When I was 10, I decided to save up for a horse.
I made a thermometer-style tracker on my closet door, colored in the lines with a red marker each time I added money, and daydreamed about barn life and tack shopping. I sold friendship bracelets, babysat, even loaned my older brother money at rather high interest (yes, really), until I was old enough for a real job.
It was a perfect little closed-loop system: set a goal, fill the thermometer, get the horse.
That approach works beautifully when you’re 10, when your basic needs are met by someone else and your savings can sit untouched until you reach the target.
But adult life doesn’t play by those rules. Saving isn’t about one goal anymore; it’s about keeping the flow going through multiple competing priorities.
Owning a car and house, having pets and kids, or even just having a smartphone means we live in a world of recurring “surprises.” Every few weeks or months, something breaks, leaks, expires, or needs replacing.
Yet we often treat these expenses like personal misfortunes, as if the universe is conspiring against our plans, when in reality, such expenses are perfectly predictable, even if their timing isn’t.
That’s where your Layer 2 of savings comes in.
Layer 1, the foundation, is your true emergency fund, your long-term safety net for genuine crises like losing your job.
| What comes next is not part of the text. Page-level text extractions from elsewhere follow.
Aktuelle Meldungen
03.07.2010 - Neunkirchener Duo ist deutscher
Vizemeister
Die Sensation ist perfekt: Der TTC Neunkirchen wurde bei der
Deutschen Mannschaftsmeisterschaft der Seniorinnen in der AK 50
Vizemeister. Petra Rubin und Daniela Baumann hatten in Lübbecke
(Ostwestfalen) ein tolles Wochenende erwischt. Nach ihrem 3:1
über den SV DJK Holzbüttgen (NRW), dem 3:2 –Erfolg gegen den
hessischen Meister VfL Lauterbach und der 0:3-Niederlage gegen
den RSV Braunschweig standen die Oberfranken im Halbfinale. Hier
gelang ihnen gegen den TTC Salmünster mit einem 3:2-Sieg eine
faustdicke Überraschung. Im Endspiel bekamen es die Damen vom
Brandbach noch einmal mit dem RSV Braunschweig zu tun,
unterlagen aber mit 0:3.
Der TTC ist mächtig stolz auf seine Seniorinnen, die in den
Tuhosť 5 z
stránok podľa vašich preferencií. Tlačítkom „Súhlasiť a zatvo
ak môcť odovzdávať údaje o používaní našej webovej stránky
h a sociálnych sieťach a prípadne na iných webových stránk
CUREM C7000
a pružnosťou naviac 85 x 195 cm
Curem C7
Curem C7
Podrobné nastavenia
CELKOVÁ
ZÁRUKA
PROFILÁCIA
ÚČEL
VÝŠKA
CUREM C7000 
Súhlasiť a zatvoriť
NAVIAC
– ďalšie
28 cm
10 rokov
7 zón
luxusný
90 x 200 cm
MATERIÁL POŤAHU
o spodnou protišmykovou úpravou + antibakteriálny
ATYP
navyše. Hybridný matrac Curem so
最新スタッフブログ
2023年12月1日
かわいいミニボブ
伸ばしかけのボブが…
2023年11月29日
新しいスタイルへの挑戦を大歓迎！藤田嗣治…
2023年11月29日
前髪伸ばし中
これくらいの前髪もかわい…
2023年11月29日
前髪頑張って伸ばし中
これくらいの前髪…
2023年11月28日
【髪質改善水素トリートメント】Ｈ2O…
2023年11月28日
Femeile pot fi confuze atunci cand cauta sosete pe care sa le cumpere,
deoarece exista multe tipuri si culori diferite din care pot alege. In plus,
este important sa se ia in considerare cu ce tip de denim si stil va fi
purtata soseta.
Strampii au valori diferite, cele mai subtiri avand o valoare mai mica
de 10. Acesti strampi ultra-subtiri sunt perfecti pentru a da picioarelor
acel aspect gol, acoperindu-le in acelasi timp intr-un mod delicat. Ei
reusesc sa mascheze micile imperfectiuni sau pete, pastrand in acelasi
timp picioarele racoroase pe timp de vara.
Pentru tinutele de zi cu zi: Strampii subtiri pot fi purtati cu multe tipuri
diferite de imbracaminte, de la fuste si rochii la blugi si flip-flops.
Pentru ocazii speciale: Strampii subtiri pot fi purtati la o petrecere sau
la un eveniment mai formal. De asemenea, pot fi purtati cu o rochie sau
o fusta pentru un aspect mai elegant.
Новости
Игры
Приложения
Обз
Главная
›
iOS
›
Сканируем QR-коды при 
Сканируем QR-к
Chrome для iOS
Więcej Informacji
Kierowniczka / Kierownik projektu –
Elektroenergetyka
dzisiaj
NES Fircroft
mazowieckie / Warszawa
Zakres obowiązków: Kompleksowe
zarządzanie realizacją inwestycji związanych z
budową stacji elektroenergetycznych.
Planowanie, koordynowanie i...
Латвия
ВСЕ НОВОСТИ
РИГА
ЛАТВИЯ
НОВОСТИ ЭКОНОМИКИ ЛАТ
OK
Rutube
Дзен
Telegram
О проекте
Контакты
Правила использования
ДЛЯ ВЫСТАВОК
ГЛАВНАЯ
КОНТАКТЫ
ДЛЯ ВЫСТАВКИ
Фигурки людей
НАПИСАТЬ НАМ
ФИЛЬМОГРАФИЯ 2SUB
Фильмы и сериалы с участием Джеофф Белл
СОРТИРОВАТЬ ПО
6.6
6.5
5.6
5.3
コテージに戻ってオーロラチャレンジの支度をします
But Layer 2 is the cash flow buffer that absorbs the irregular costs of modern life that most people think of as emergencies, but are really rather normal: car repairs, vet visits, sports fees, broken appliances, the random dentist bill.
Most people think of savings as something that should only go up. But Layer 2 is supposed to be in continual flux. It’s a living, breathing pool of money, flowing in, out, and back again. It’s the layer of savings that keeps your credit cards from becoming the “shock absorber” instead.
Thus, the goal isn’t to never touch savings; it’s to replenish it at the same rate life draws from it throughout a year.
You must estimate how much you pay out in irregular and ‘emergency’ costs over a year and find a way to put that same amount back in across the year to match. That replenishment might come from your automatic monthly savings, a tax refund, those extra biweekly paychecks that hit twice a year, or a mix of those and other inflows.
That cycle in and out is the key to successful savings.
So instead of feeling like you’ve failed every time your balance dips, see that movement as proof your system is working. It means you’re paying cash for real life, like the leaky roof or broken radiator.
Because grown-up savings isn’t about coloring in a chart and waiting for the prize at the top. It’s about keeping that middle cyclical layer strong enough to handle the rhythm of a full, unpredictable life.
Using your savings in this way is far from misfortune and failure.
This is your financial system doing its job.
“Do not save what is left after spending, but spend what is left after saving.”